Le procureur spécial réagit durement à Kurt : vous faites votre travail, vous nous faites mal.

Le procureur spécial de la République du Kosovo a réagi avec force aux déclarations de l'ancien Premier Ministre Kurti concernant des affaires de crimes de guerre. En réponse, les commentaires de Kurti seraient en totale opposition aux principes constitutionnels de séparation des pouvoirs et aux normes internationales pour l'indépendance du pouvoir judiciaire. “Procureur spécial de la République du Kosovo [...]
Le procureur spécial de la République du Kosovo a réagi avec force aux déclarations de l'ancien Premier Ministre Kurti concernant des affaires de crimes de guerre.
En réponse, les commentaires de Kurti seraient en totale opposition aux principes constitutionnels de séparation des pouvoirs et aux normes internationales pour l'indépendance du pouvoir judiciaire.
Le Procureur spécial de la République du Kosovo exprime sa profonde indignation devant l'approche non productive que le Premier Ministre Kurti continue d'adopter à l'égard du Procureur spécial de la République du Kosovo pour les affaires de crimes de guerre.
Le Procureur spécial souligne avec force que les observations du Premier Ministre du Kosovo sur le travail du Procureur spécial s'opposent pleinement aux principes constitutionnels de la répartition des pouvoirs et aux normes internationales en matière d'indépendance de la magistrature. Ainsi, en tant que tels, ils sapent la confiance du public dans le travail du Procureur général et du Procureur spécial en particulier.
Le Procureur spécial de la République du Kosovo annonce l'opinion publique qu'au cours des cinq dernières années, ce procureur ayant reçu des compétences en matière d'enquête sur les crimes de guerre, il a accompli un travail extrêmement important en pleine coopération avec les institutions juridiques de mise en œuvre. En outre, cela a été fait avec un cadre insuffisant, des capacités professionnelles et financières en raison de l'insuffisance des budgets. Le KKP attire l'attention de l'opinion publique sur le fait qu'au cours des 20 dernières années, les besoins budgétaires complets (à 100 % d'altitude de la demande) n'ont jamais été adoptés.
De plus, le cadre juridique des enquêtes sur les crimes de guerre a beaucoup changé au cours des cinq dernières années.
Ce changement a posé un défi à un processus efficace et efficace d'enquête sur les crimes de guerre. Ce défi n'est pas partagé par d'autres pays de la région. Des États comme la Croatie et la Bosnie-Herzégovine ont adopté des stratégies nationales au niveau des gouvernements et des parlements de leurs pays pour lutter contre les crimes de guerre. Nous n'avons toujours pas une telle stratégie au niveau national.
Malgré cela, à l'initiative du Procureur spécial de la République du Kosovo, le Conseil des procureurs du Kosovo a approuvé la Stratégie pour les crimes de guerre, sur laquelle des enquêtes sur les crimes de guerre sont en cours.

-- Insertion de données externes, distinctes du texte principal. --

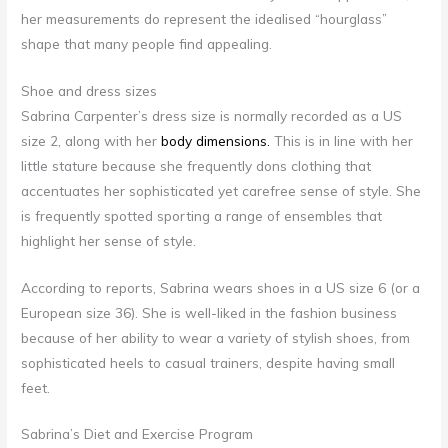
her measurements do represent the idealised “hourglass”
shape that many people find appealing.
Shoe and dress sizes
Sabrina Carpenter’s dress size is normally recorded as a US
size 2, along with her
body dimensions.
This is in line with her
little stature because she frequently dons clothing that
accentuates her sophisticated yet carefree sense of style. She
is frequently spotted sporting a range of ensembles that
highlight her sense of style.
According to reports, Sabrina wears shoes in a US size 6 (or a
European size 36). She is well-liked in the fashion business
because of her ability to wear a variety of stylish shoes, from
sophisticated heels to casual trainers, despite having small
feet.
Sabrina’s Diet and Exercise Program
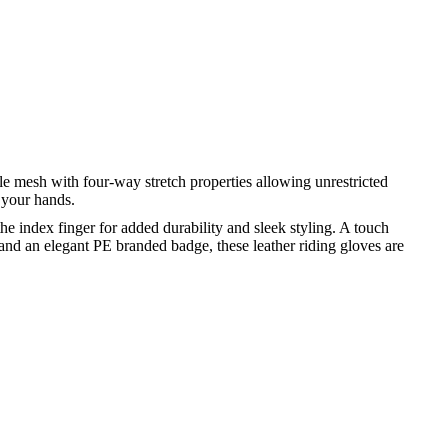
 mesh with four-way stretch properties allowing unrestricted
 your hands.
e index finger for added durability and sleek styling. A touch
nd an elegant PE branded badge, these leather riding gloves are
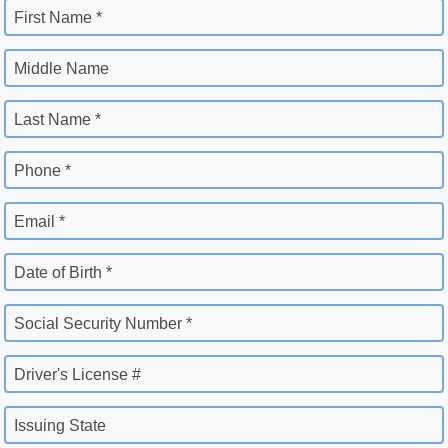
First Name *
Middle Name
Last Name *
Phone *
Email *
Date of Birth *
Social Security Number *
Driver's License #
Issuing State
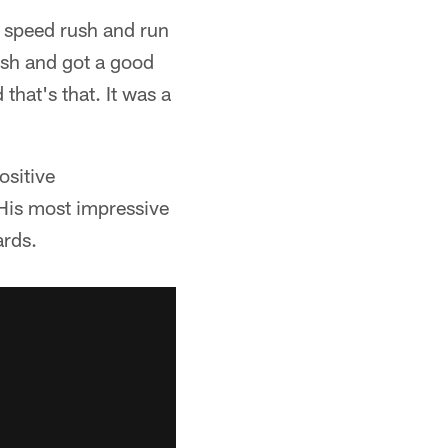
o speed rush and run
ush and got a good
that's that. It was a
ositive
 His most impressive
ards.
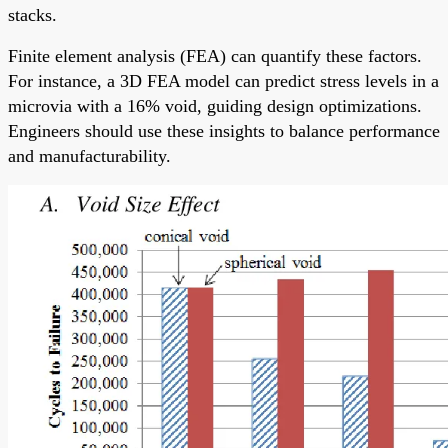
stacks.
Finite element analysis (FEA) can quantify these factors.
For instance, a 3D FEA model can predict stress levels in a
microvia with a 16% void, guiding design optimizations.
Engineers should use these insights to balance performance
and manufacturability.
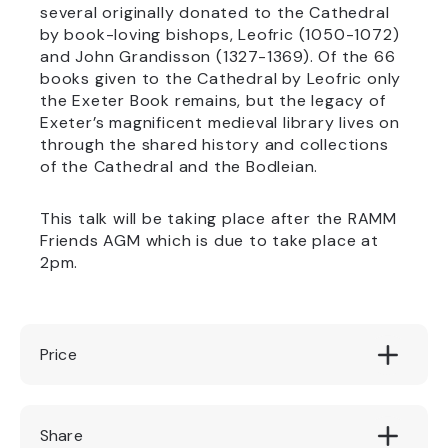
several originally donated to the Cathedral
by book-loving bishops, Leofric (1050-1072)
and John Grandisson (1327-1369). Of the 66
books given to the Cathedral by Leofric only
the Exeter Book remains, but the legacy of
Exeter’s magnificent medieval library lives on
through the shared history and collections
of the Cathedral and the Bodleian.
This talk will be taking place after the RAMM
Friends AGM which is due to take place at
2pm.
Price
£8.50/Friends £6.50
Share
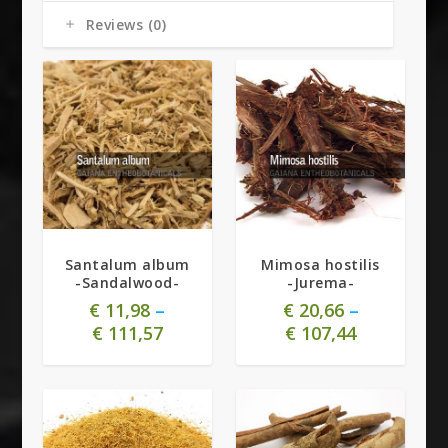
Reviews (0)
4.91
Santalum album
Mimosa hostilis
-Sandalwood-
-Jurema-
€
11,98
–
€
20,66
–
€
111,57
€
107,44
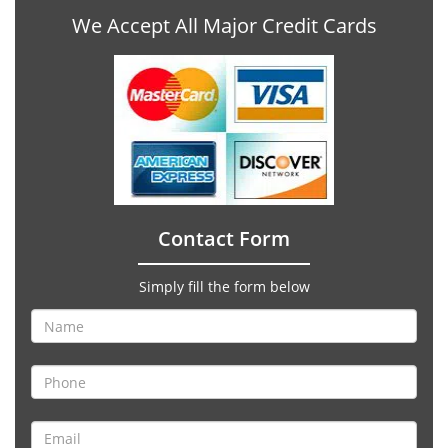
We Accept All Major Credit Cards
Contact Form
Simply fill the form below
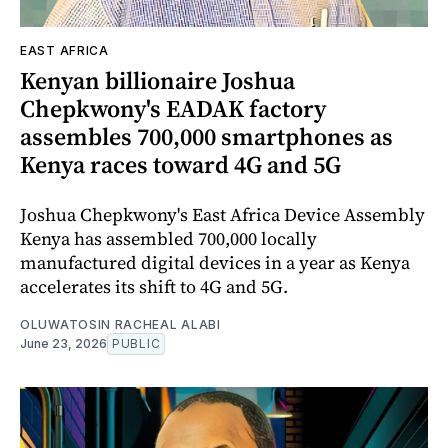
EAST AFRICA
Kenyan billionaire Joshua
Chepkwony's EADAK factory
assembles 700,000 smartphones as
Kenya races toward 4G and 5G
Joshua Chepkwony's East Africa Device Assembly
Kenya has assembled 700,000 locally
manufactured digital devices in a year as Kenya
accelerates its shift to 4G and 5G.
OLUWATOSIN RACHEAL ALABI
June 23, 2026
PUBLIC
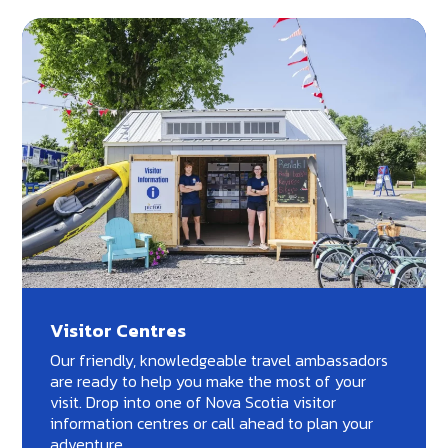
Visitor Centres
Our friendly, knowledgeable travel ambassadors
are ready to help you make the most of your
visit. Drop into one of Nova Scotia visitor
information centres or call ahead to plan your
adventure.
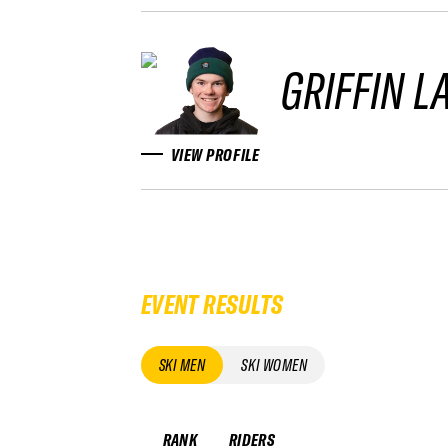
GRIFFIN L
VIEW PROFILE
EVENT RESULTS
SKI MEN
SKI WOMEN
RANK
RIDERS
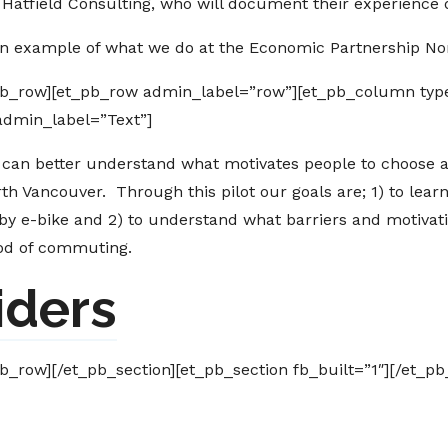
Hatfield Consulting, who will document their experience d
an example of what we do at the Economic Partnership No
pb_row][et_pb_row admin_label=”row”][et_pb_column type
admin_label=”Text”]
 can better understand what motivates people to choose al
rth Vancouver. Through this pilot our goals are; 1) to lea
by e-bike and 2) to understand what barriers and motiva
hod of commuting.
iders
b_row][/et_pb_section][et_pb_section fb_built=”1″][/et_pb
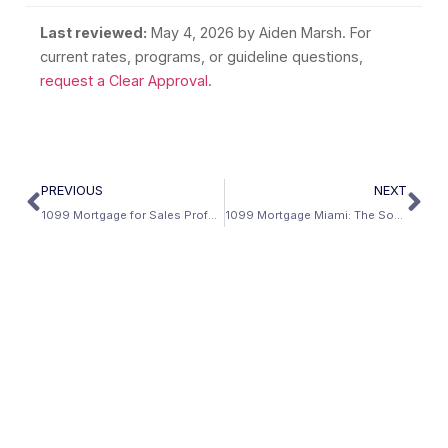
Last reviewed:
May 4, 2026
by Aiden Marsh. For
current rates, programs, or guideline questions,
request a Clear Approval
.
PREVIOUS
NEXT
1099 Mortgage for Sales Professionals
1099 Mortgage Miami: The South Florida Independent Contractor Guide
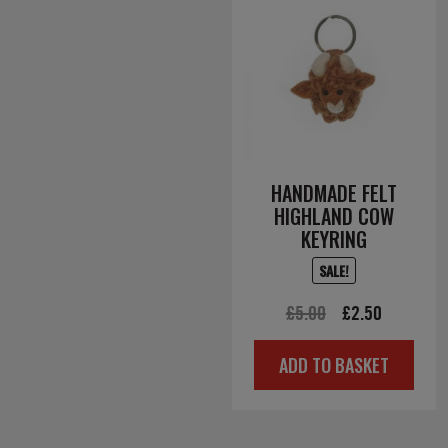
HANDMADE FELT
HIGHLAND COW
KEYRING
SALE!
Original
Current
£
5.00
£
2.50
price
price
ADD TO BASKET
was:
is:
£5.00.
£2.50.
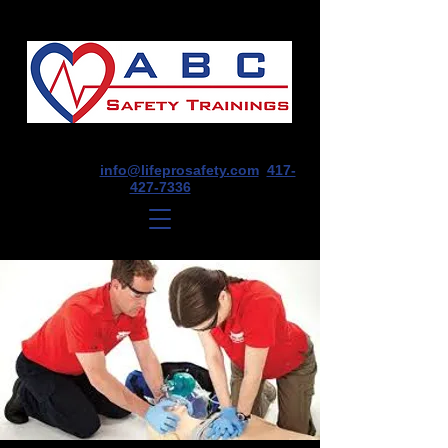
1675 E Seminole St, Suite O, Springfield,
MO 65804
info@lifeprosafety.com
417-
427-7336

Même avec ces ressources insuffisantes - juridiques et financières - nous annonçons l ' opinion publique selon laquelle le Procureur spécial compte actuellement 60 chefs de crimes de guerre pour 56 affaires, contre 165 personnes.
Nous vous informons également qu'il a été mis fin aux progrès de l'accusation, par le Conseil du Procureur, et qu'à compter du 1er juin 2024, le Département des enquêtes sur les crimes de guerre des procureurs spéciaux sera ajouté à deux (2) procureurs, dont le nombre total de procureurs dans ce département sera de cinq (5), qui traiteront exclusivement des enquêtes sur les crimes de guerre.
Le Procureur spécial a demandé au Premier Ministre et à tout autre agent de l'État d'éviter les déclarations publiques qui ne coïncident pas avec la situation réelle et d'inviter les citoyens à coopérer avec les organes de la loi afin que tous les auteurs de crimes de guerre criminels soient traduits en justice.
Les crimes de guerre ne sont pas enregistrés, donc nous n'arrêterons pas de travailler sur tous les cas que nous avons liés à ces actes criminels” est dit en réponse.